Look { look: crate::util::look::Look, next: crate::util::primitives::StateID }

A conditional epsilon transition satisfied via some sort of look-around. Look-around is limited to anchor and word boundary assertions.

Look-around states are meant to be evaluated while performing epsilon closure (computing the set of states reachable from a particular state via only epsilon transitions). If the current position in the haystack satisfies the look-around assertion, then you're permitted to follow that epsilon transition.

Union { alternates: alloc::boxed::Box<[crate::util::primitives::StateID]> }

An alternation such that there exists an epsilon transition to all states in alternates, where matches found via earlier transitions are preferred over later transitions.

BinaryUnion { alt1: crate::util::primitives::StateID, alt2: crate::util::primitives::StateID }

An alternation such that there exists precisely two unconditional epsilon transitions, where matches found via alt1 are preferred over matches found via alt2.

This state exists as a common special case of Union where there are only two alternates. In this case, we don't need any allocations to represent the state. This saves a bit of memory and also saves an additional memory access when traversing the NFA.

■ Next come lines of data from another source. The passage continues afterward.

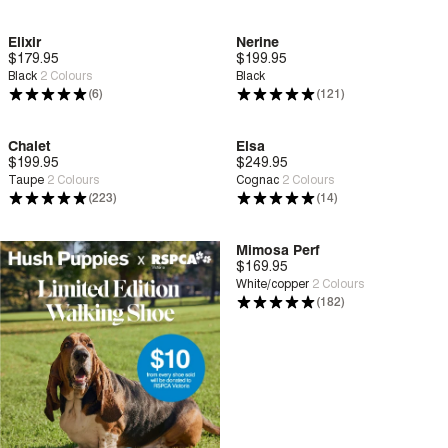
Elixir
Nerine
$179.95
Deep Comfort
$199.95
Deep Comfort
Black
2
Colours
Black
(6)
(121)
Chalet
Elsa
$199.95
Deep Comfort
$249.95
Deep Comfort
Taupe
2
Colours
Cognac
2
Colours
(223)
(14)
Mimosa Perf
$169.95
Deep Comfort
White/copper
2
Colours
(182)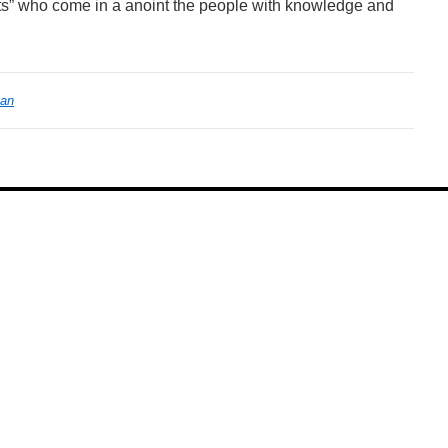
s” who come in a anoint the people with knowledge and
ean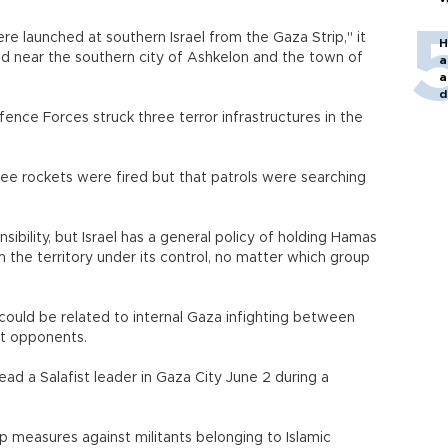
re launched at southern Israel from the Gaza Strip," it
H
nd near the southern city of Ashkelon and the town of
a
a
d
o
efence Forces struck three terror infrastructures in the
ree rockets were fired but that patrols were searching
bility, but Israel has a general policy of holding Hamas
 the territory under its control, no matter which group
ey could be related to internal Gaza infighting between
st opponents.
ad a Salafist leader in Gaza City June 2 during a
measures against militants belonging to Islamic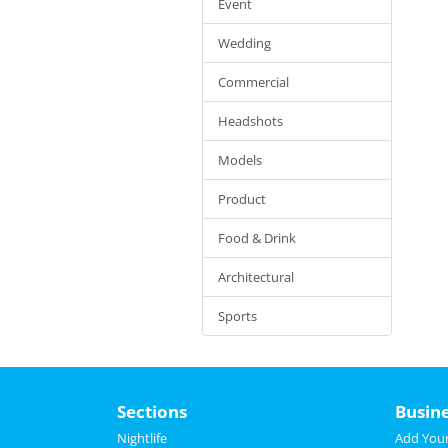
Event
Wedding
Commercial
Headshots
Models
Product
Food & Drink
Architectural
Sports
Sections
Busin
Nightlife
Add Your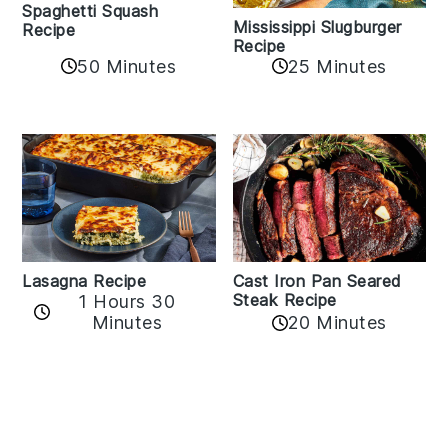
Spaghetti Squash
Mississippi Slugburger
Recipe
Recipe
50 Minutes
25 Minutes
Lasagna Recipe
Cast Iron Pan Seared
Steak Recipe
1 Hours 30
Minutes
20 Minutes
Reader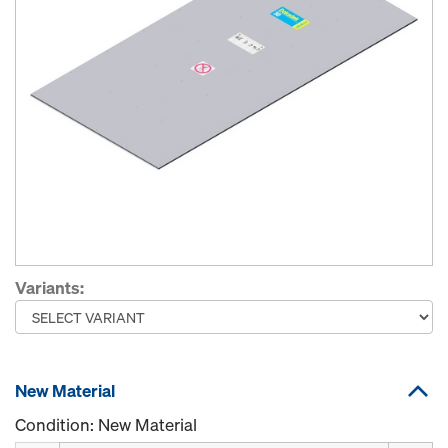
Variants:
New Material
Condition: New Material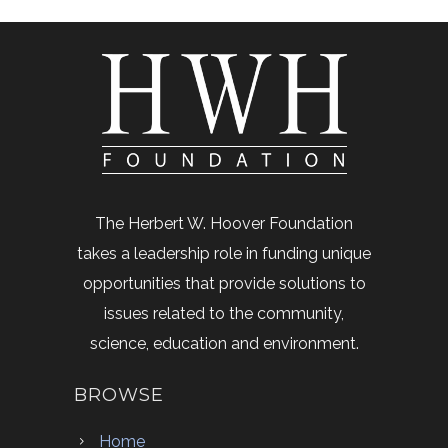
The Herbert W. Hoover Foundation
takes a leadership role in funding unique
opportunities that provide solutions to
issues related to the community,
science, education and environment.
BROWSE
Home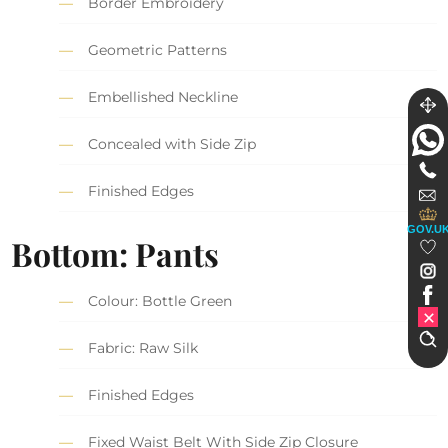
Border Embroidery
Geometric Patterns
Embellished Neckline
Concealed with Side Zip
Finished Edges
GOV.U
Bottom: Pants
Colour: Bottle Green
Fabric: Raw Silk
Finished Edges
Fixed Waist Belt With Side Zip Closure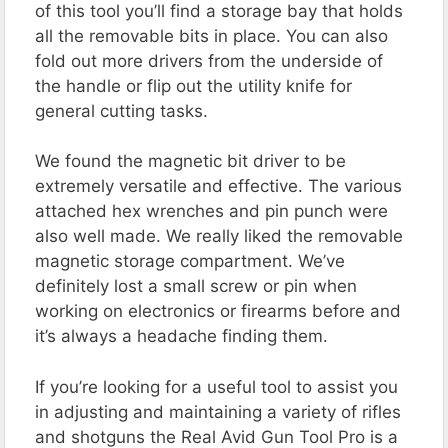
of this tool you’ll find a storage bay that holds
all the removable bits in place. You can also
fold out more drivers from the underside of
the handle or flip out the utility knife for
general cutting tasks.
We found the magnetic bit driver to be
extremely versatile and effective. The various
attached hex wrenches and pin punch were
also well made. We really liked the removable
magnetic storage compartment. We’ve
definitely lost a small screw or pin when
working on electronics or firearms before and
it’s always a headache finding them.
If you’re looking for a useful tool to assist you
in adjusting and maintaining a variety of rifles
and shotguns the Real Avid Gun Tool Pro is a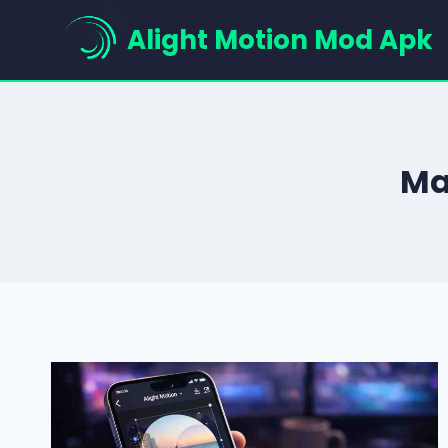
Skip
Alight Motion Mod Apk
to
content
Ma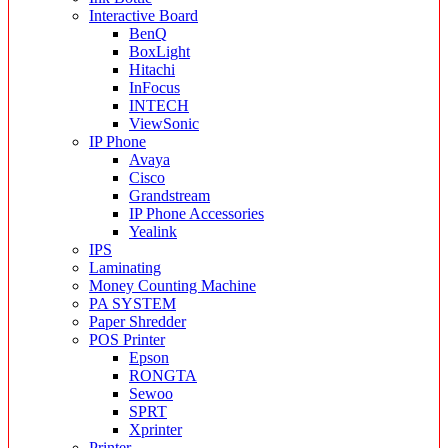
Interactive Board
BenQ
BoxLight
Hitachi
InFocus
INTECH
ViewSonic
IP Phone
Avaya
Cisco
Grandstream
IP Phone Accessories
Yealink
IPS
Laminating
Money Counting Machine
PA SYSTEM
Paper Shredder
POS Printer
Epson
RONGTA
Sewoo
SPRT
Xprinter
Printer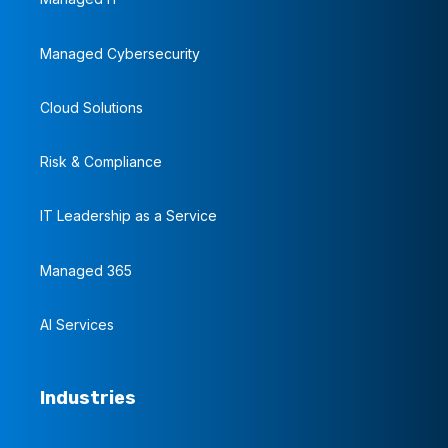
Managed Cybersecurity
Cloud Solutions
Risk & Compliance
IT Leadership as a Service
Managed 365
AI Services
Industries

Capture { next: crate::util::primitives::StateID, pattern_id: crate::util::primitives::PatternID, group_index: crate::util::primitives::SmallIndex, slot: crate::util::primitives::SmallIndex }

An empty state that records a capture location.

From the perspective of finite automata, this is precisely equivalent to an unconditional epsilon transition, but serves the purpose of instructing NFA simulations to record additional state when the finite state machine passes through this epsilon transition.

slot in this context refers to the specific capture group slot offset that is being recorded. Each capturing group has two slots corresponding to the start and end of the matching portion of that group.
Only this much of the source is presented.